Was unternehmen die Gewerkschaften sonst gegen die zu tiefen Löhne der Frauen?

Die Mindestlohninitiative des SGB betrifft vor allem auch die Frauen: Man muss wissen, dass 70 % der Arbeitnehmenden, die weniger als 4000 Franken im Monat oder weniger als 22 Franken in der Stunde verdienen, Frauen sind. Das Prinzip des Mindestlohns hat sich übrigens im Kanton Neuenburg bereits durchgesetzt, denn es ist im November 2011 in einer Volksabstimmung angenommen worden. Ein anderes wichtiges Mittel zur Beseitigung der Benachteiligungen der Frauen ist die Verbesserung bestehender oder die Aushandlung neuer Gesamtarbeitsverträge (GAV) in Branchen, wo überwiegend Frauen arbeiten.

Wo sind Sie am 8. März?

Am Morgen verteilen wir im ganzen Kanton Neuenburg Rosen und Flugblätter an Ladenverkäuferinnen. Es handelt sich um eine landesweite Aktion der Unia im Detailhandel. Am Nachmittag führen wir in verschiedenen Städten des Kantons Standaktionen durch, um die Angestellten im Betreuungswesen (die in Unia und VPOD organisiert sind) beim Unterschriftensammeln für die Motion «Einführung eines GAV für den Kinderbetreuungssektor » zu unterstützen. Diese Motion soll am 30. März im Kantonsparlament eingereicht werden und verlangt, dass sich die Kantonsbehörden für einen neuenburgischen GAV für das Personal der Betreuungsstrukturen einsetzen.

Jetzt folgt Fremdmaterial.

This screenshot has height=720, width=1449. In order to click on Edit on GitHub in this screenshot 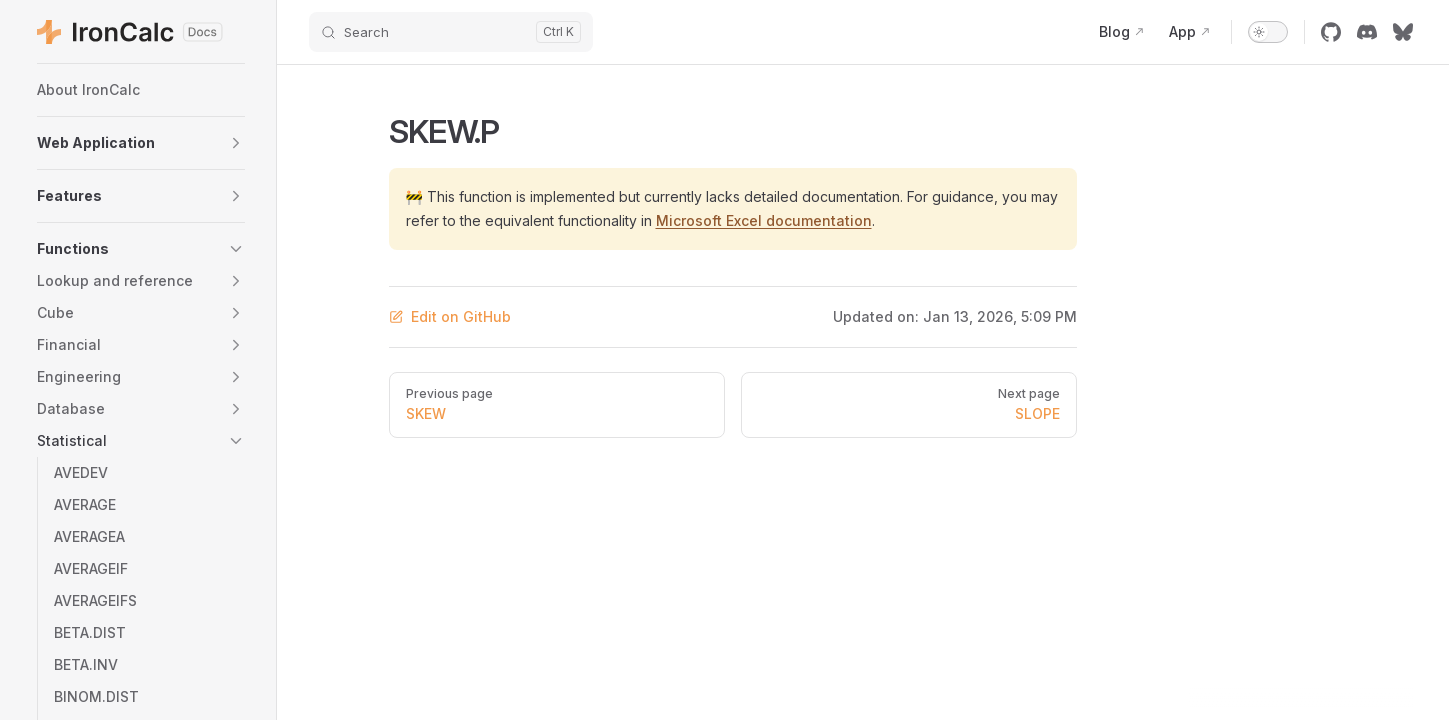, I will do `click(450, 316)`.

Fragen: Henriette Schaffter / Fi

8. März: Internationaler Tag des Kampfes für die Frauenrechte

  • Der Tag der Frau hat (leider) bis heute nicht an Aktualität eingebüsst. Solange die Gleichstellung von Mann und Frau nicht erreicht ist, muss dieser Tag begangen werden. Die Frauenkommission des SEV führt frühmorgens eine Aktion in der Stadt Bern durch. Schwerpunktthema des Tages ist die Lohn(un)gleichheit.
  • Die Zwischenbilanz des von SGB, Arbeitgeberverband und Bund im März 2009 lancierten Lohngleichheitsdialogs war Ende 2011 durchzogen: Erst 9 Unternehmen hatten den Dialog erfolgreich durchgeführt, und bei 11 weiteren befand er sich noch in oder unmittelbar vor der Umsetzung, u.a. bei Bundesverwaltung und SBB.